Sunday Salon | 16 February

I’m currently writing this on Sunday afternoon as Storm Dennis has whipped its way across the UK. It is wet.

I’ve not been reading quite as much this week as I’ve been a tad under the weather (pun not intended). I met up with my friend Silvery Dude for the first time this year and we exchanged book and TV show titles to look out for and uncharacteristically did not have any alcohol.

I finished the second Charlie Parker novel and am now officially obsessed and I now have all the titles up to and including volume eight which isn’t even halfway through the series. I sense a project here.

At home, we dipped our toes into The October Faction and Locke & Key and will probably continue watching them as they were very promising.

And we went to see the Birds of Prey movie which I will review soon but the highlights are that this is an absolute hoot, Margot Robbie is fabulous and sleazy Ewan McGregor is the best Ewan McGregor.

That latter statement is not up for debate 😀

New Books

  • What We Did in the Dark by Ajay Close – a fictionalised account of author Catherine Carswell’s first marriage
  • The Decent Inn of Death by Rennie Airth – Snowed in at a country manor, former Scotland Yard inspectors John Madden and Angus Sinclair find themselves trapped in the company of a murderer.
  • The Unlikely Escape of Uriah Heep – The ultimate book-lover’s fantasy, featuring a young scholar with the power to bring literary characters into the world

I finished Dark Hollow by John Connolly – Charlie Parker #2

I am currently reading The Killing Kind by John Connolly – Charlie Parker 3

There is a pattern here, I think :-), can you tell?

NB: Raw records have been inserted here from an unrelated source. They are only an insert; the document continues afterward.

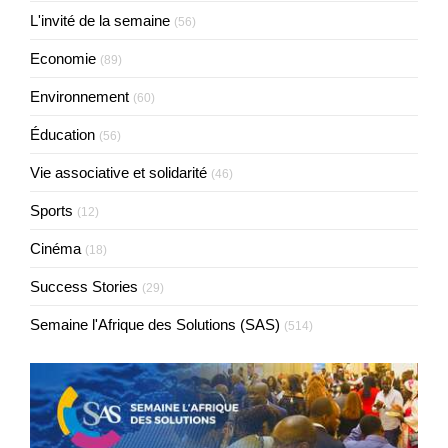
L'invité de la semaine
(56)
Economie
(89)
Environnement
(60)
Éducation
(56)
Vie associative et solidarité
(46)
Sports
(12)
Cinéma
(18)
Success Stories
(29)
Semaine l'Afrique des Solutions (SAS)
(514)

Hope you all have a great reading week!

January in Books

Photo by Kara Eads on Unsplash

Only 2 weeks later than planned (oops), here is a round-up of my reading adventures and new books that weren’t gifted; for my birthday book haul see here.

Now for the stats

  • Books started = 7
  • Books finished = 9
  • Pages read = 2356

Books bought – here’s the list!

The Pre-orders

  • Come Tumbling Down by Seanan McGuire – The fifth installment in the award-winning, bestselling Wayward Children series
  • The Other People by CJ Tudor – Three years ago, Gabe saw his daughter taken. In the back of a rusty old car, covered in bumper stickers. He was driving behind the car. He watched her disappear. But no one believes him. 
  • Motherwell by Deborah Orr – Just shy of 18, Deborah Orr left Motherwell – the town she both loved and hated – to go to university
  • Mr Nobody by Catherine Steadman – Memory defines us–but what if you lost all memory of who you are? Or where you came from?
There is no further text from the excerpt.